Work item:
Everything from the line containing "Phone Still Works? Try These" through the end of the data below should be copied exactly, with no other lines.

Exercise material:
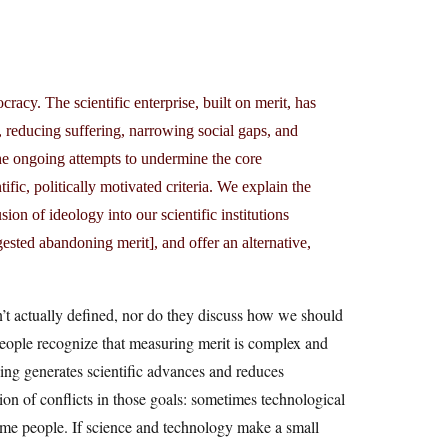
racy. The scientific enterprise, built on merit, has
, reducing suffering, narrowing social gaps, and
the ongoing attempts to undermine the core
ific, politically motivated criteria. We explain the
sion of ideology into our scientific institutions
gested abandoning merit], and offer an alternative,
sn’t actually defined, nor do they discuss how we should
people recognize that measuring merit is complex and
hing generates scientific advances and reduces
tion of conflicts in those goals: sometimes technological
 some people. If science and technology make a small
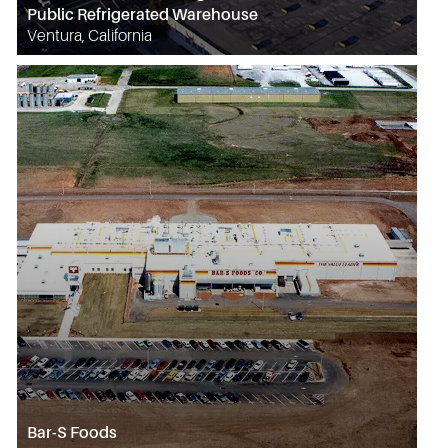
Public Refrigerated Warehouse
Ventura, California
Bar-S Foods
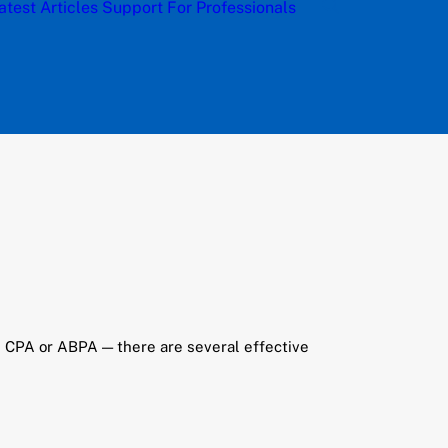
atest Articles
Support
For Professionals
th CPA or ABPA — there are several effective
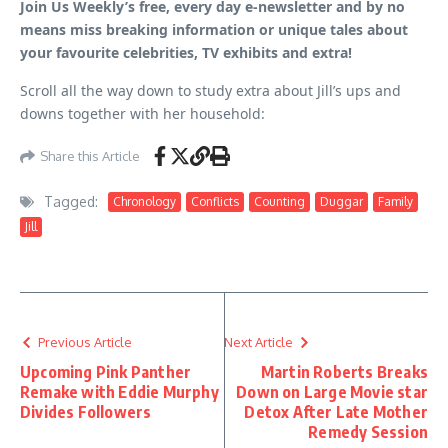
Join Us Weekly’s free, every day e-newsletter and by no
means miss breaking information or unique tales about
your favourite celebrities, TV exhibits and extra!
Scroll all the way down to study extra about Jill’s ups and
downs together with her household:
Share this Article
Tagged:
Chronology
Conflicts
Counting
Duggar
Family
Jill
Previous Article
Next Article
Upcoming Pink Panther
Martin Roberts Breaks
Remake with Eddie Murphy
Down on Large Movie star
Divides Followers
Detox After Late Mother
Remedy Session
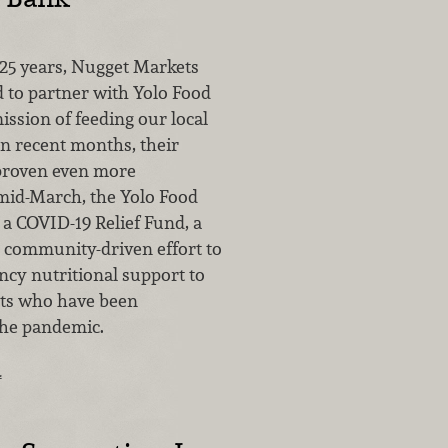
25 years, Nugget Markets
 to partner with Yolo Food
ission of feeding our local
n recent months, their
proven even more
 mid-March, the Yolo Food
a COVID-19 Relief Fund, a
 community-driven effort to
cy nutritional support to
nts who have been
the pandemic.
…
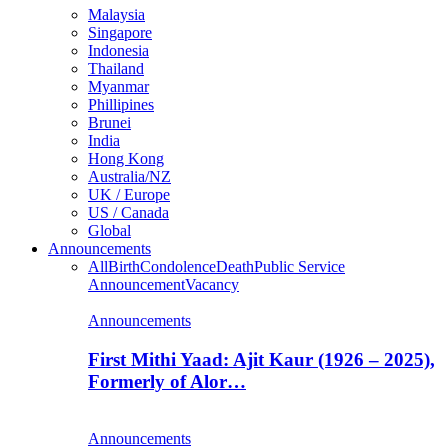
Malaysia
Singapore
Indonesia
Thailand
Myanmar
Phillipines
Brunei
India
Hong Kong
Australia/NZ
UK / Europe
US / Canada
Global
Announcements
All
Birth
Condolence
Death
Public Service
Announcement
Vacancy
Announcements
First Mithi Yaad: Ajit Kaur (1926 – 2025),
Formerly of Alor…
Announcements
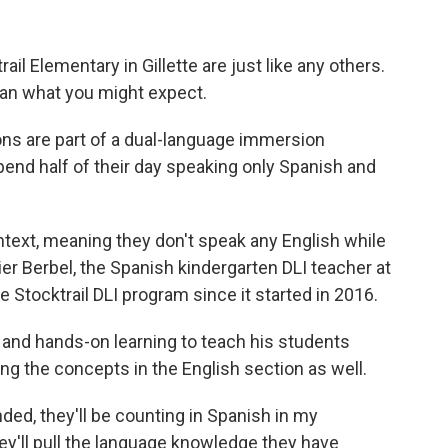
il Elementary in Gillette are just like any others.
 than what you might expect.
ons are part of a dual-language immersion
end half of their day speaking only Spanish and
text, meaning they don't speak any English while
er Berbel, the Spanish kindergarten DLI teacher at
e Stocktrail DLI program since it started in 2016.
and hands-on learning to teach his students
ing the concepts in the English section as well.
ed, they'll be counting in Spanish in my
ey'll pull the language knowledge they have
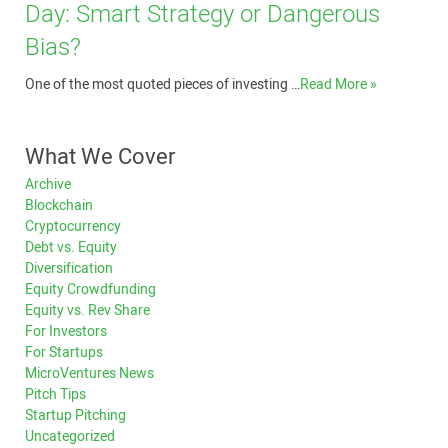
Day: Smart Strategy or Dangerous
Bias?
One of the most quoted pieces of investing …
Read More »
What We Cover
Archive
Blockchain
Cryptocurrency
Debt vs. Equity
Diversification
Equity Crowdfunding
Equity vs. Rev Share
For Investors
For Startups
MicroVentures News
Pitch Tips
Startup Pitching
Uncategorized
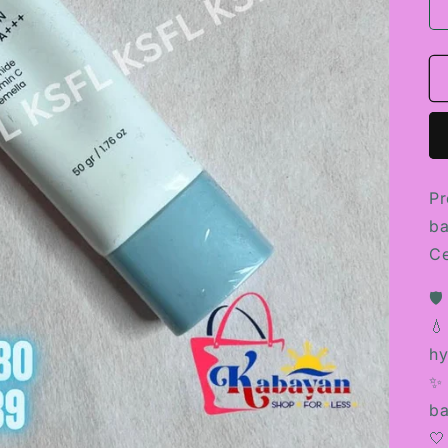
Pr
ba
Ce
🛡
💧
hy
✨ 
ba
🤍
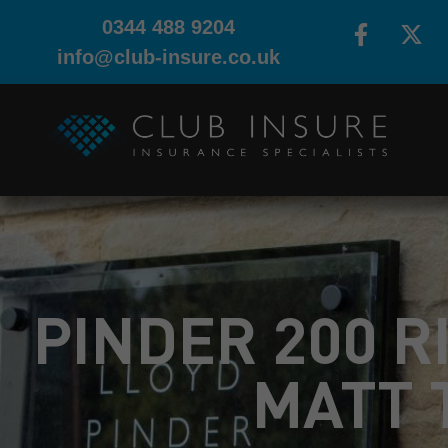
0344 488 9204
info@club-insure.co.uk
PINDER 200 R
MATT 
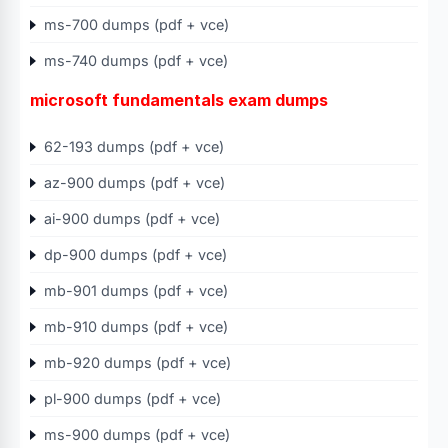
ms-700 dumps (pdf + vce)
ms-740 dumps (pdf + vce)
microsoft fundamentals exam dumps
62-193 dumps (pdf + vce)
az-900 dumps (pdf + vce)
ai-900 dumps (pdf + vce)
dp-900 dumps (pdf + vce)
mb-901 dumps (pdf + vce)
mb-910 dumps (pdf + vce)
mb-920 dumps (pdf + vce)
pl-900 dumps (pdf + vce)
ms-900 dumps (pdf + vce)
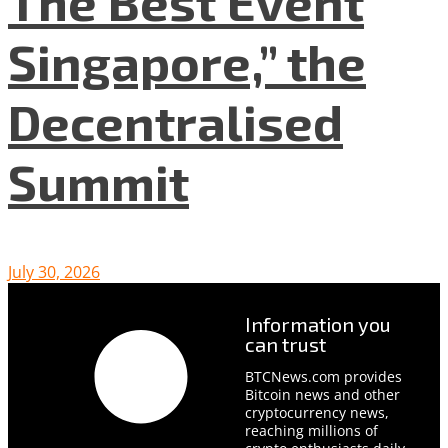
The Best Event
Singapore,” the
Decentralised
Summit
July 30, 2026
Information you
can trust
BTCNews.com provides
Bitcoin news and other
cryptocurrency news,
reaching millions of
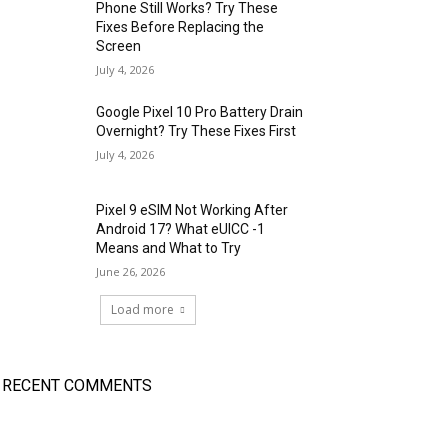
Phone Still Works? Try These
Fixes Before Replacing the
Screen
July 4, 2026
Google Pixel 10 Pro Battery Drain
Overnight? Try These Fixes First
July 4, 2026
Pixel 9 eSIM Not Working After
Android 17? What eUICC -1
Means and What to Try
June 26, 2026
Load more
RECENT COMMENTS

Solution:
Phone Still Works? Try These
Fixes Before Replacing the
Screen
July 4, 2026
Google Pixel 10 Pro Battery Drain
Overnight? Try These Fixes First
July 4, 2026
Pixel 9 eSIM Not Working After
Android 17? What eUICC -1
Means and What to Try
June 26, 2026
Load more
RECENT COMMENTS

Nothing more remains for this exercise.